[What is expected]
Here the job is to retype the data word for word while leaving the pictures aside.

[Data to process]
"""
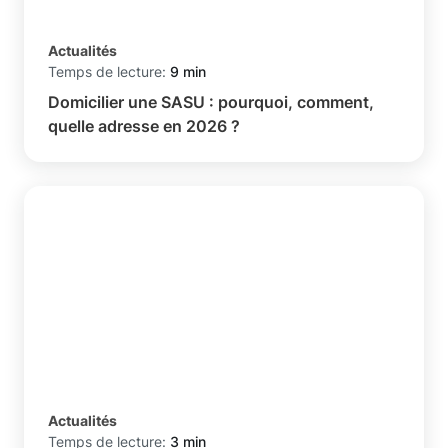
Actualités
Temps de lecture:
9 min
Domicilier une SASU : pourquoi, comment,
quelle adresse en 2026 ?
Actualités
Temps de lecture:
3 min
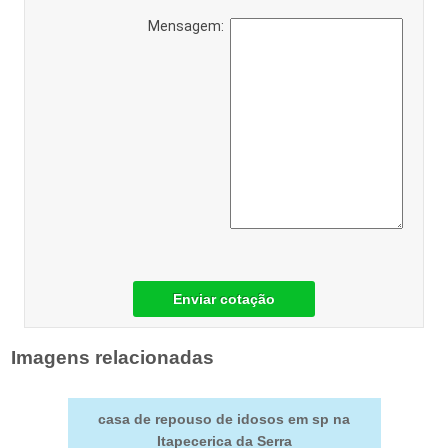
Mensagem:
Enviar cotação
Imagens relacionadas
casa de repouso de idosos em sp na
Itapecerica da Serra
"""
[Response below]
Actualités
Temps de lecture:
9 min
Domicilier une SASU : pourquoi, comment,
quelle adresse en 2026 ?
Actualités
Temps de lecture:
3 min
Mensagem:
Enviar cotação
Imagens relacionadas
casa de repouso de idosos em sp na
Itapecerica da Serra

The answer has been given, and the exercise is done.